The Bible is filled with answers for ya !!!

sharing your bread with the hungry

and of course

matthew 26: 17-30

doesn't get much more "connected" than that...

all the best with your project

foodslut's picture
foodslut

Different variations on the same theme....

1)  I use home-made bread to connect to people in my local geographical community by using it to connect directly person-to-person:  as a gift or a "thank you" for a favour done, as a "thinking of you while you handle a crappy bit of life for the moment" token, as a "baked too much and thought you could use it" gesture, as a contribution to a pot luck, as a prize to a fundraising raffle, whatever.  It's an extension of the "feeding people because you care" meme.  Jews and other groups must have a reason for giving (at least) bread and salt as a traditional housewarming gift.
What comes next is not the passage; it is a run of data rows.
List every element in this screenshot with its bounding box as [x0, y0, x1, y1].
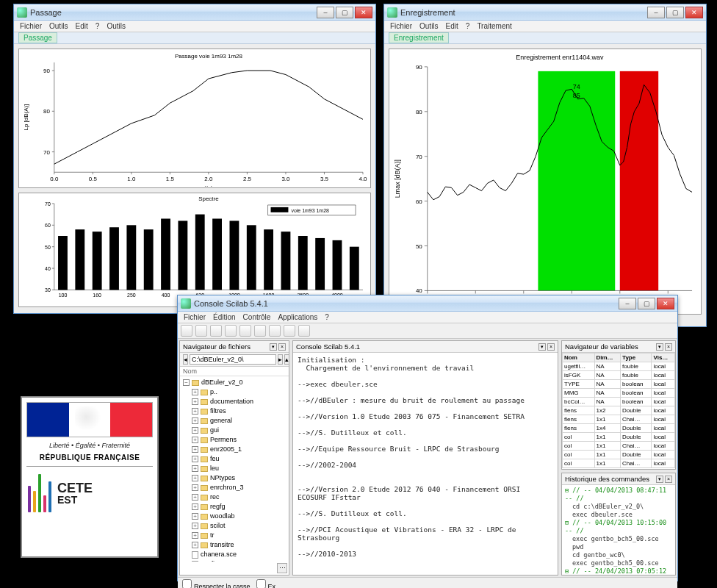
unpin-icon[interactable]: ▾	[656, 343, 663, 351]
menu-fichier[interactable]: Fichier	[390, 22, 412, 30]
close-button[interactable]: ✕	[355, 7, 372, 18]
tab-enregistrement[interactable]: Enregistrement	[389, 32, 449, 43]
svg-text:60: 60	[416, 198, 422, 205]
svg-rect-46	[229, 220, 239, 290]
folder-item[interactable]: +transitre	[181, 540, 287, 550]
folder-item[interactable]: +rec	[181, 492, 287, 502]
minimize-button[interactable]: –	[619, 298, 636, 309]
folder-item[interactable]: +documentation	[181, 397, 287, 406]
history-list[interactable]: ⊟ // -- 04/04/2013 08:47:11 -- //cd c:\d…	[562, 485, 675, 575]
address-input[interactable]	[190, 354, 276, 365]
tab-passage[interactable]: Passage	[18, 32, 57, 43]
menu-edit[interactable]: Edit	[76, 22, 88, 30]
regex-checkbox[interactable]: Ex…	[256, 579, 283, 588]
folder-item[interactable]: +scilot	[181, 521, 287, 531]
table-row[interactable]: col1x1Doublelocal	[563, 433, 675, 442]
case-checkbox[interactable]: Respecter la casse	[182, 579, 251, 588]
file-filter-button[interactable]: ⋯	[277, 563, 287, 573]
menubar[interactable]: Fichier Outils Edit ? Traitement	[384, 21, 706, 32]
menubar[interactable]: Fichier Édition Contrôle Applications ?	[178, 312, 677, 323]
folder-item[interactable]: +filtres	[181, 406, 287, 416]
svg-rect-75	[271, 207, 289, 212]
tool-pref-icon[interactable]	[269, 325, 281, 337]
menu-controle[interactable]: Contrôle	[243, 313, 271, 321]
back-icon[interactable]: ◂	[183, 354, 188, 365]
menu-applications[interactable]: Applications	[278, 313, 317, 321]
folder-item[interactable]: +gui	[181, 426, 287, 435]
folder-item[interactable]: +tr	[181, 531, 287, 540]
folder-item[interactable]: +feu	[181, 454, 287, 464]
table-row[interactable]: col1x1Chai…local	[563, 459, 675, 468]
table-row[interactable]: isFGKNAfoublelocal	[563, 371, 675, 380]
window-title: Enregistrement	[400, 8, 455, 17]
maximize-button[interactable]: ▢	[638, 298, 655, 309]
minimize-button[interactable]: –	[317, 7, 334, 18]
menu-help[interactable]: ?	[466, 22, 470, 30]
table-row[interactable]: flens1x4Doublelocal	[563, 424, 675, 433]
folder-item[interactable]: +p..	[181, 387, 287, 397]
scilab-window: Console Scilab 5.4.1 – ▢ ✕ Fichier Éditi…	[177, 295, 678, 581]
menubar[interactable]: Fichier Outils Edit ? Outils	[14, 21, 375, 32]
menu-outils[interactable]: Outils	[49, 22, 68, 30]
titlebar[interactable]: Passage – ▢ ✕	[14, 4, 375, 21]
maximize-button[interactable]: ▢	[666, 7, 684, 18]
maximize-button[interactable]: ▢	[336, 7, 353, 18]
folder-item[interactable]: +Permens	[181, 435, 287, 445]
menu-help[interactable]: ?	[96, 22, 100, 30]
menu-fichier[interactable]: Fichier	[20, 22, 42, 30]
variable-table[interactable]: NomDim…TypeVis…ugetfil…NAfoublelocalisFG…	[562, 353, 675, 469]
republique-name: RÉPUBLIQUE FRANÇAISE	[26, 453, 153, 462]
folder-item[interactable]: +enr2005_1	[181, 445, 287, 454]
tool-help-icon[interactable]	[298, 325, 310, 337]
table-row[interactable]: col1x1Chai…local	[563, 442, 675, 451]
unpin-icon[interactable]: ▾	[656, 476, 663, 483]
menu-outils[interactable]: Outils	[419, 22, 439, 30]
tool-paste-icon[interactable]	[225, 325, 237, 337]
console-output[interactable]: Initialisation : Chargement de l'environ…	[293, 353, 558, 575]
go-icon[interactable]: ▸	[278, 354, 283, 365]
menu-fichier[interactable]: Fichier	[184, 313, 206, 321]
titlebar[interactable]: Enregistrement – ▢ ✕	[384, 4, 706, 21]
up-icon[interactable]: ▴	[284, 354, 289, 365]
close-panel-icon[interactable]: ×	[665, 343, 672, 351]
menu-outils2[interactable]: Outils	[107, 22, 126, 30]
close-panel-icon[interactable]: ×	[278, 343, 286, 351]
tool-print-icon[interactable]	[239, 325, 251, 337]
file-list[interactable]: −dBEuler_v2_0+p..+documentation+filtres+…	[180, 376, 289, 562]
close-panel-icon[interactable]: ×	[665, 476, 672, 483]
tool-atoms-icon[interactable]	[284, 325, 295, 337]
close-button[interactable]: ✕	[657, 298, 674, 309]
tool-run-icon[interactable]	[254, 325, 266, 337]
minimize-button[interactable]: –	[647, 7, 665, 18]
titlebar[interactable]: Console Scilab 5.4.1 – ▢ ✕	[178, 295, 677, 312]
svg-text:40: 40	[45, 266, 51, 271]
folder-item[interactable]: +general	[181, 416, 287, 426]
menu-edition[interactable]: Édition	[213, 313, 236, 321]
table-row[interactable]: bcCol…NAbooleanlocal	[563, 398, 675, 406]
unpin-icon[interactable]: ▾	[538, 343, 546, 351]
menu-traitement[interactable]: Traitement	[477, 22, 511, 30]
menu-help[interactable]: ?	[325, 313, 329, 321]
tool-copy-icon[interactable]	[210, 325, 222, 337]
folder-item[interactable]: +woodlab	[181, 512, 287, 521]
table-row[interactable]: flens1x2Doublelocal	[563, 406, 675, 415]
svg-text:3.5: 3.5	[320, 176, 329, 182]
folder-item[interactable]: +NPtypes	[181, 473, 287, 483]
table-row[interactable]: col1x1Doublelocal	[563, 451, 675, 459]
svg-text:90: 90	[43, 68, 50, 74]
table-row[interactable]: TYPENAbooleanlocal	[563, 380, 675, 389]
close-panel-icon[interactable]: ×	[547, 343, 555, 351]
toolbar[interactable]	[178, 323, 677, 339]
close-button[interactable]: ✕	[685, 7, 703, 18]
table-row[interactable]: flens1x1Chai…local	[563, 415, 675, 424]
folder-item[interactable]: +regfg	[181, 502, 287, 512]
file-item[interactable]: chanera.sce	[181, 550, 287, 559]
table-row[interactable]: MMGNAbooleanlocal	[563, 389, 675, 398]
table-row[interactable]: ugetfil…NAfoublelocal	[563, 362, 675, 371]
menu-edit[interactable]: Edit	[446, 22, 458, 30]
tool-cut-icon[interactable]	[195, 325, 207, 337]
tool-open-icon[interactable]	[181, 325, 192, 337]
folder-item[interactable]: +enrchron_3	[181, 483, 287, 492]
unpin-icon[interactable]: ▾	[270, 343, 277, 351]
folder-item[interactable]: +leu	[181, 464, 287, 473]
2)  I use home-made bread to connect in a different way with the local farming community as well.  I use a lot of locally-grown and -milled flour in my bread, as well as locally-produced gouda cheese.  This way, I share some of myself (via the effort and love I contribute) and some of my community (via the ingredients) when I share home-baked bread.
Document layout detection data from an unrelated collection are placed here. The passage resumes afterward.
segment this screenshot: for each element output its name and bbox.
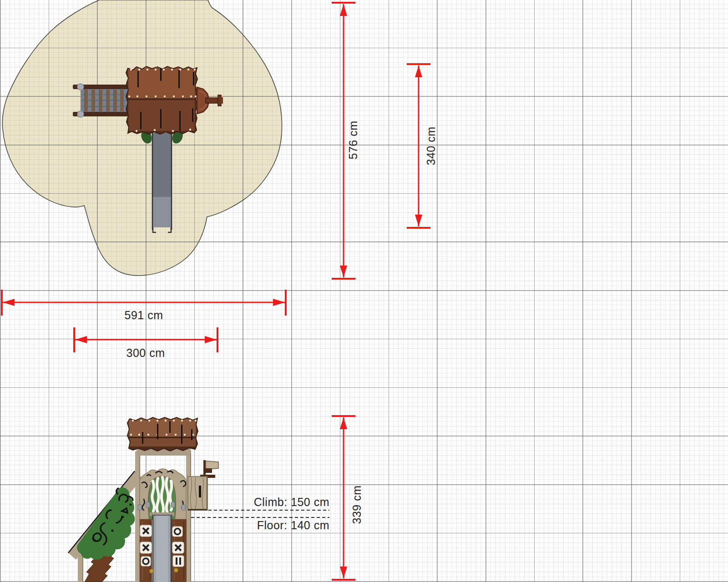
dim-height-576	[332, 3, 355, 279]
drawing-canvas: 591 cm 300 cm 576 cm 340 cm 339 cm Climb…	[0, 0, 728, 582]
dim-width-591	[2, 290, 286, 316]
dim-height-339	[332, 416, 355, 580]
dim-height-340	[407, 64, 430, 228]
dim-width-300	[74, 327, 217, 352]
3)  I use home-made bread to connect with other bakers and/or cooks, either through this forum or just talking and baking a bit with other fellow home bakers and food nuts.
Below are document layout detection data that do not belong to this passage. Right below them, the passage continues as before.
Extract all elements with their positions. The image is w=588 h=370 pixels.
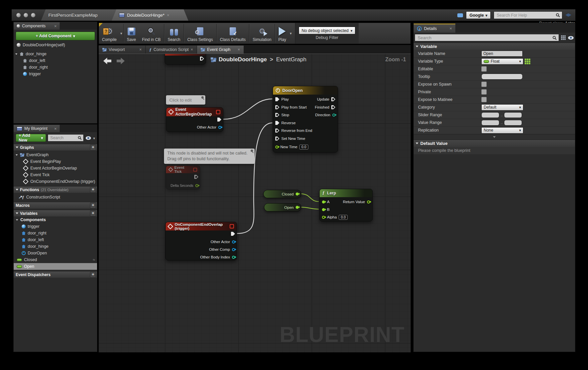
node-event-tick-disabled[interactable]: Event Tick Delta Seconds [166,166,200,189]
event-dispatchers-section-header[interactable]: Event Dispatchers [14,271,97,278]
search-engine-dropdown[interactable]: Google [466,11,491,19]
window-maximize-icon[interactable] [31,13,35,17]
exec-output-pin[interactable] [331,97,335,101]
enum-pin[interactable] [332,114,335,117]
visibility-wave-icon[interactable] [93,264,95,269]
node-partial-offscreen[interactable] [165,54,206,65]
float-pin[interactable] [275,146,278,149]
node-oncomponentendoverlap[interactable]: OnComponentEndOverlap (trigger) Other Ac… [165,222,237,260]
nav-forward-arrow-icon[interactable] [117,58,125,64]
play-button[interactable]: Play [275,23,289,44]
exec-output-pin[interactable] [231,232,235,236]
event-beginplay-row[interactable]: Event BeginPlay [14,158,97,165]
component-row-door-left[interactable]: door_left [14,57,97,64]
add-function-button[interactable] [90,187,96,193]
node-comment-bubble[interactable]: Click to edit [166,95,205,105]
add-variable-button[interactable] [90,210,96,216]
add-component-button[interactable]: + Add Component [16,32,95,40]
tab-viewport[interactable]: Viewport [99,46,146,54]
close-icon[interactable] [191,48,193,52]
component-row-self[interactable]: DoubleDoorHinge(self) [14,42,97,48]
var-door-right-row[interactable]: door_right [14,230,97,236]
window-close-icon[interactable] [16,13,21,17]
var-door-hinge-row[interactable]: door_hinge [14,243,97,250]
pin-value-field[interactable]: 0.0 [339,215,348,220]
play-options-dropdown[interactable] [289,23,292,44]
chevron-down-icon[interactable] [93,135,95,141]
feedback-bubble-icon[interactable] [457,13,463,17]
exec-output-pin[interactable] [217,118,221,122]
class-defaults-button[interactable]: ✓ Class Defaults [217,23,249,44]
node-lerp[interactable]: ƒ Lerp A B Alpha 0.0 Return Value [319,189,373,221]
node-event-actorbeginoverlap[interactable]: Event ActorBeginOverlap Other Actor [166,107,223,132]
my-blueprint-tab[interactable]: My Blueprint [14,125,60,132]
event-oncomponentendoverlap-row[interactable]: OnComponentEndOverlap (trigger) [14,178,97,185]
expander-icon[interactable] [16,154,18,156]
pin-value-field[interactable]: 0.0 [299,145,308,150]
expander-icon[interactable] [16,219,18,220]
class-settings-button[interactable]: ⚙ Class Settings [184,23,216,44]
var-dooropen-row[interactable]: DoorOpen [14,250,97,256]
float-output-pin[interactable] [296,206,299,209]
expander-icon[interactable] [15,53,17,55]
slider-range-min-input[interactable] [481,112,499,118]
exec-output-pin[interactable] [194,175,198,179]
value-range-max-input[interactable] [504,120,522,126]
search-button[interactable]: Search [165,23,183,44]
constructionscript-row[interactable]: ↗ƒ ConstructionScript [14,194,97,200]
exec-input-pin[interactable] [275,137,279,141]
visibility-wave-icon[interactable] [93,257,95,262]
eventgraph-row[interactable]: EventGraph [14,152,97,158]
window-minimize-icon[interactable] [24,13,28,17]
pin-icon[interactable] [201,96,204,99]
compile-options-dropdown[interactable] [120,23,123,44]
expander-icon[interactable] [416,46,418,47]
category-dropdown[interactable]: Default [481,104,523,111]
breadcrumb-current[interactable]: EventGraph [276,56,306,63]
view-options-eye-icon[interactable] [85,136,92,140]
component-row-door-right[interactable]: door_right [14,64,97,71]
container-type-icon[interactable] [525,59,530,64]
simulation-button[interactable]: ⚙ Simulation [250,23,274,44]
variable-section-header[interactable]: Variable [414,43,575,50]
var-door-left-row[interactable]: door_left [14,236,97,243]
exec-input-pin[interactable] [275,105,279,109]
object-pin[interactable] [232,240,235,243]
my-blueprint-search[interactable] [48,134,84,142]
add-dispatcher-button[interactable] [90,272,96,278]
expander-icon[interactable] [16,212,18,214]
view-options-eye-icon[interactable] [568,36,574,40]
editable-checkbox[interactable] [481,66,487,72]
add-new-button[interactable]: + Add New [16,134,46,142]
variables-components-subheader[interactable]: Components [14,216,97,223]
slider-range-max-input[interactable] [504,112,522,118]
expose-on-spawn-checkbox[interactable] [481,82,487,87]
node-get-closed[interactable]: Closed [263,190,301,198]
event-actorbeginoverlap-row[interactable]: Event ActorBeginOverlap [14,165,97,172]
component-row-door-hinge[interactable]: door_hinge [14,51,97,57]
event-tick-row[interactable]: Event Tick [14,172,97,178]
replication-dropdown[interactable]: None [481,127,523,134]
nav-back-arrow-icon[interactable] [103,58,111,64]
object-pin[interactable] [232,248,235,251]
exec-input-pin[interactable] [275,97,279,101]
close-icon[interactable] [54,24,57,28]
advanced-expander[interactable] [414,134,575,140]
save-button[interactable]: Save [124,23,139,44]
add-graph-button[interactable] [90,145,96,151]
macros-section-header[interactable]: Macros [14,202,97,208]
float-output-pin[interactable] [296,192,299,195]
variable-type-dropdown[interactable]: Float [481,58,523,65]
float-output-pin[interactable] [367,200,370,203]
window-controls[interactable] [16,13,38,19]
exec-input-pin[interactable] [275,121,279,125]
asset-tab-doubledoorhinge[interactable]: DoubleDoorHinge* [112,9,188,21]
exec-output-pin[interactable] [331,105,335,109]
help-search[interactable] [494,11,562,19]
close-icon[interactable] [238,48,240,52]
comment-text[interactable]: Click to edit [169,98,192,103]
my-blueprint-search-input[interactable] [50,135,76,141]
find-in-cb-button[interactable]: Find in CB [139,23,164,44]
float-pin[interactable] [322,208,325,211]
var-open-row-selected[interactable]: Open [14,263,97,270]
Breadstudents- if your team is doing an essay or web page presentation, feel free to share it here as well.  I know I'd be interested in seeing what you've ended up collecting.  Thanks, and good luck!

Breadstudents's picture
Breadstudents

Your responses to our question were very helpful because you gave us some other perspectives to add to our research. We found out 7 different ways people connect through bread from your answers. These were: sharing strong interest in bread making, sharing meals, passing on traditions, sharing stories, teaching and learning bread making, broadening cultural awareness, trading and buying, meeting new people. The most common connections in your answers were teaching and learning, and sharing a meal. Thanks, from breadstudents in Tasmania, Australia. We are having our exhibition next week - so will share your thoughts then.

tananaBrian's picture
tananaBrian

There are people here who I've connected with as a result of my interest in baking, and finding the wonderful resource that TFL is ...but more importantly, there are several family members and friends that I have grown closer to, stronger relationships, because of their interest in baking and our working together in learning and doing ...my dad for instance, is one example where baking has bridged the distance gap (he lives 2800 miles south of me) and strengthened our relationship.  Another is my step-grandmother with whom I have spent a lot of time with learning her "old school" ways and recipes (that's called "tradition"!), and my grandfather on my dad's side who taught me to make the best shortbread and johnny cake on earth as well.

Brian

 

ActiveSparkles's picture
ActiveSparkles

It has made me more popular among family members, I can tell you that much.lol

Its been nice when I have been babysitting my youngest niece, she loves to sit on the side counter and help me measure out flour and knead.

Wonderful

Also, you type incredibly well for a primary school student.